Saturday, May 21, 2011
Here is a lovely little scherenschnitte of my daughter Halee. Scherenschnitte is a German word, meaning literally "paper snipping". It was a very popular form of folk art in Germany, Poland, France and China long before it made the leap to the American Colonies around the mid 1600s". The early American immigrants adorned their homes with paper cuttings using scraps of what ever paper they could find, and would glue them onto wood objects painted black. They would also create lace like mantel piece decorations from cut paper and embellish their official documents such as birth certificates and wedding announcements, with cut paper designs. They would eventually create little tiny profile portraits cut out of black paper, called Silhouettes. I loved these little creations so much that I started experimenting with them myself, but attempted to use a more contemporary composition and brighter colors.
Friday, May 20, 2011
Small Iris. Watercolor Scherenschnitte, 8" x 10"
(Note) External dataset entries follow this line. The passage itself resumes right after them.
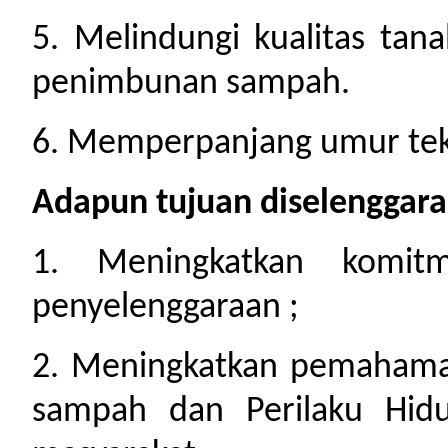
5. Melindungi kualitas tan
penimbunan sampah.
6. Memperpanjang umur tek
Adapun tujuan diselenggar
1. Meningkatkan komit
penyelenggaraan ;
2. Meningkatkan pemahama
sampah dan Perilaku Hid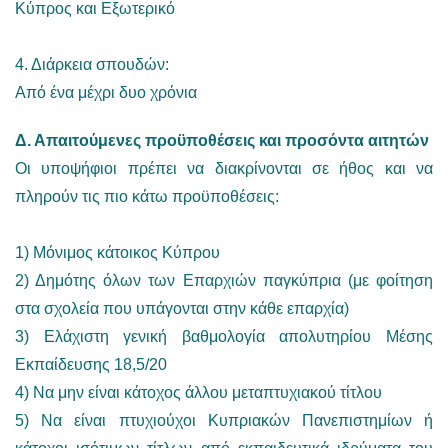
Κύπρος και Εξωτερικό
4. Διάρκεια σπουδών:
Από ένα μέχρι δυο χρόνια
Δ. Απαιτούμενες προϋποθέσεις και προσόντα αιτητών
Οι υποψήφιοι πρέπει να διακρίνονται σε ήθος και να
πληρούν τις πιο κάτω προϋποθέσεις:
1) Μόνιμος κάτοικος Κύπρου
2) Δημότης όλων των Επαρχιών παγκύπρια (με φοίτηση
στα σχολεία που υπάγονται στην κάθε επαρχία)
3) Ελάχιστη γενική βαθμολογία απολυτηρίου Μέσης
Εκπαίδευσης 18,5/20
4) Να μην είναι κάτοχος άλλου μεταπτυχιακού τίτλου
5) Να είναι πτυχιούχοι Κυπριακών Πανεπιστημίων ή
I thought now would be a good time to start digging through my old portfolios to see what all I had out there. I cant believe how many paintings I have stashed away. I just paint and paint and tuck them away into the dark cavern of my garage. I am not sure why I do that, except that I just love the process of painting. Here is an early example from my scherenschnitte phase from 2007. I discovered this long lost style of colonial folk art when I was researching for a class I was teaching on silhouette cutting. I will tell you more about it in a later blog. For now just know that the color part of the painting is watercolor paper, which I cut very carefully with a knife and then mounted onto black mat board. The black parts that you see is the mat board. It is for sale.